O2 Deficit: Non-invasive Sensitive Measure of Impaired Gas Exchange
The concept of determining the oxygen deficit using a non-invasive method was pioneered by John B. West, a globally known physiologist (medical text book author of Respiratory Physiology The Essentials), and a team of respiratory physicians at UC San Diego (UCSD) Medical School.
O2 Deficit is a single measure that indicates the degree of impaired gas exchange. It is obtained non-invasively from a patient’s normal breath at rest. O2 Deficit is the difference between end-tidal O2 in lungs (PAO2) and a calculated partial pressure of arterial oxygen (gPaO2TM). In essence, it reports the degree of inefficiency of the lung to transfer oxygen into the capillary blood. The O2 Deficit is calculated as follows: O2Deficit = PETO2(PAO2) – gPaO2. The value is calculated by a gas exchange monitor (GEM) using samples taken during normal breathing and is expressed in mmHg. Normal patients have single digit to zero values, respiratory patients have a larger gap (e.g., 30 to 50 mmHg, or even higher).

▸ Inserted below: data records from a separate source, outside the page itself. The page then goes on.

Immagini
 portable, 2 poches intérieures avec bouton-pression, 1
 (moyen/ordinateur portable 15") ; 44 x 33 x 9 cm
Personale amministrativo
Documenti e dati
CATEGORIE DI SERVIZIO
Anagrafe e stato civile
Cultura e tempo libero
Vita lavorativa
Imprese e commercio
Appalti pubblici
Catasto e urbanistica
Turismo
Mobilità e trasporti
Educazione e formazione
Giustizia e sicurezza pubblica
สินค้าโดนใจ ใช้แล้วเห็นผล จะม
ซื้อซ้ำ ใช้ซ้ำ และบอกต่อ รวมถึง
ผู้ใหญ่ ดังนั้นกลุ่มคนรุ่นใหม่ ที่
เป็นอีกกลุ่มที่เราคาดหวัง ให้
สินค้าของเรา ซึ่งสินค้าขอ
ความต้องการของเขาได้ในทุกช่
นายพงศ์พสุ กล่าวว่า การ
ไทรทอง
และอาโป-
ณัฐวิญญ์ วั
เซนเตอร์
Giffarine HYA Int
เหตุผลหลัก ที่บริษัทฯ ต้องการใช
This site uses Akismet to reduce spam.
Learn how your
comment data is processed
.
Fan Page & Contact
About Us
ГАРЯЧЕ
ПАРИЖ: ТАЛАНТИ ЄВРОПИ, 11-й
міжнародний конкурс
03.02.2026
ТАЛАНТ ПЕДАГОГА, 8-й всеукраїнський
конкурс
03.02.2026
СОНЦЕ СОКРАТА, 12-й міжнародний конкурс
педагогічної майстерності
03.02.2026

In patients with worsening gas exchange, oxygen deficit typically changes more than oxygen saturation. For example, a patient’s arterial oxygen saturation (SpO2) may fall by only 2% or 3% but their oxygen deficit tends to increase by a much wider margin (e.g., 10 mm Hg) than SpO2, providing a more sensitive indicator of gas exchange impairment. This wider margin allows for medical professionals to recognize deteriorating conditions and response to therapy more readily.